From Contracting to Collaboration

How to build collaborative muscle and become a trusted risk-sharing partner.

The traditional payer-provider negotiation is often a net-zero-sum game where each approaches the relationship with the mindset that for their team to win, the other must lose. The industry is accelerating the transition from the myriad of discounted fee-for-service models to truly shared financial accountability over a patient population. In our experience, whether these new discussions among payers and providers lead to improved patient outcomes and financial viability (savings or loss) depends on their ability to shift focus away from traditional, siloed contract negotiation and toward forging newly collaborative relationships.

To reach this desired state of shared accountability around clinical and financial outcomes, payers and providers need to define new shared goals that do not resemble traditional contract terms. Rather than focusing on provider process/behavior measures, the new arrangements are focused on patient outcome based measures. In this manner, payers and providers can both begin to align as an integrated team bound to well defined collective results. In this integrated model, the payer and each provider contributes what they do best, is informed by a shared analytics strategy and acts toward joint goals to improve patient outcomes and appropriately reduce costs.

Based on our experience working with several joint payer and provider projects, like Trenton Health Team, we see that highly effective teams recognize and operationalize four principles:

  1. Building trust among the integrated team is foundational to successful long term payer/provider collaboration. Shared goals, improved transparency, and a shared data/analytics approach are critical building blocks of operationalizing and reinforcing this trust. With a shared analytics strategy, teams achieve a common understanding of baseline performance which lets them quickly assess how joint performance is affecting outcomes. Initially, Trenton Health Team found it difficult to integrate behaviors because teams were not speaking the same language; the payers oriented around utilization definitions and providers oriented around clinical outcomes. By centering the discussion on a set of clinical and financial metrics, the conversation and then the behavior shifted. Rather than reviewing quarterly contract performance terms, participants now operate off the same objective patient outcomes measures and receive rapid feedback. With this shared insight, payers and providers focus their combined energies where they wish to have the greatest impact.

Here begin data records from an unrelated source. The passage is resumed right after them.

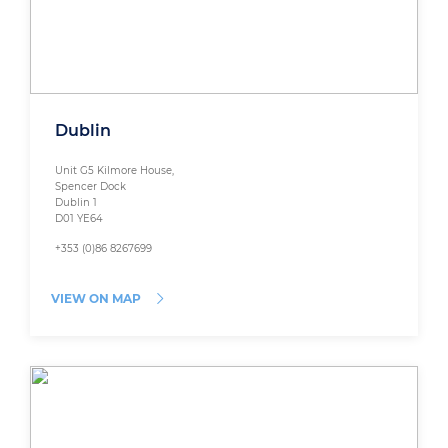
Dublin
Unit G5 Kilmore House,
Spencer Dock
Dublin 1
D01 YE64
+353 (0)86 8267699
VIEW ON MAP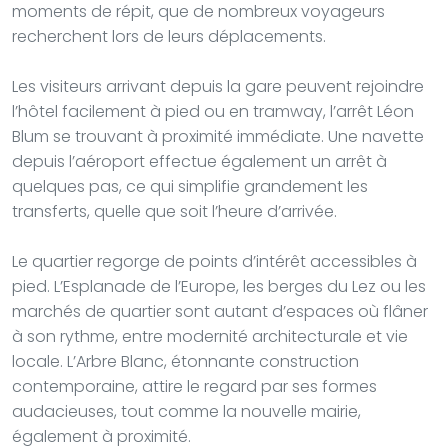
moments de répit, que de nombreux voyageurs
recherchent lors de leurs déplacements.
Les visiteurs arrivant depuis la gare peuvent rejoindre
l’hôtel facilement à pied ou en tramway, l’arrêt Léon
Blum se trouvant à proximité immédiate. Une navette
depuis l’aéroport effectue également un arrêt à
quelques pas, ce qui simplifie grandement les
transferts, quelle que soit l’heure d’arrivée.
Le quartier regorge de points d’intérêt accessibles à
pied. L’Esplanade de l’Europe, les berges du Lez ou les
marchés de quartier sont autant d’espaces où flâner
à son rythme, entre modernité architecturale et vie
locale. L’Arbre Blanc, étonnante construction
contemporaine, attire le regard par ses formes
audacieuses, tout comme la nouvelle mairie,
également à proximité.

  2. Rapid translation of shared insights into targeted actions is necessary to transform outcomes. Without this translation, teams lack clarity about the actions necessary to achieve goals. In the absence of insight driven tasks, traditional care management programs found themselves trying to improve outcomes by increasing the number of patient tasks. Over time the teams drowned in tasks and lost sight of original care goals. Instead, Trenton Health Team relies on analytics to identify patients with modifiable risk factors and then focuses on applying a targeted set of patient goals to adjust these risks, i.e. follow up with your physician, avoid going to the Emergency Room. This approach arms the care team with the insight and time to determine the optimal approach for each patient and targets effort at the highest impact tasks. The joint management team influences this process by adjusting patient selection criteria to find patients who align with the quality goals and the capabilities of the team. This extension of analysis beyond reviewing dashboard charts to the creation of tangible, shared lists of patients who are amenable to specific actions has been transformative. Informed by analysis, the management team quickly modifies the team’s focus while communicating objective performance measures. Informed by objective measures, patient facing teams act with confidence to impact specific patients and benefit overall performance.

  3. Unified care plans act as a playbook ensuring joint efforts are aligned around improving outcomes and reducing costs with specific actions on individual patients. In much the same way that an athletic playbook documents the plan of action to move the ball down the field, unified care plans enable each member of the integrated team to focus on improving shared outcomes. Unified care plans align goals and tasks for each patient such that every member of the care team confidently and consistently performs the role they perform best. Historically, a major challenge facing payer/provider patient management has been that each team is executing disconnected and redundant care plans. Conversely, the Trenton Health Team unified care plans establish the role of the payer for patient identification and stratification while allocating patient goal and action management to the Trenton Health care team. In this model, each part of the team is uniquely responsible for impacting joint goals.

  4. Effective consumer engagement encourages participation in care planning and eliminates the need to mediate between payer and provider. Too often consumers are caught in the middle with mixed messages and inconsistent directions from various payers and providers involved in their care. Rather than becoming more active in their care, consumers get confused or frustrated and disengage. In collaborative payer and provider relationships, unified care plans direct interventions that provide one integrated approach. As a result, consumers more clearly identify the best ways to engage and start to establish behaviors that positively impact their own healthcare. This has been the case at Trenton Health Team where the efforts of the integrated payer/provider team result in direct consumer engagement in goal setting and action planning. Rather than spending time mediating between payers and providers, each consumer is empowered with a clear path to taking an active role in their care.

Organizations who embrace these principles benefit from having the experience and infrastructure in place to transform care delivery and prepare for ongoing changes in the marketplace. Having strengthened their collaborative muscle, these organizations are prepared to react rapidly and to reliably be a trusted risk sharing partner. By developing these collaborative skills, organizations are positioned to enter many virtual collaborations and, potentially, be more effective in improving care than by being forced into consolidation through merger or acquisition.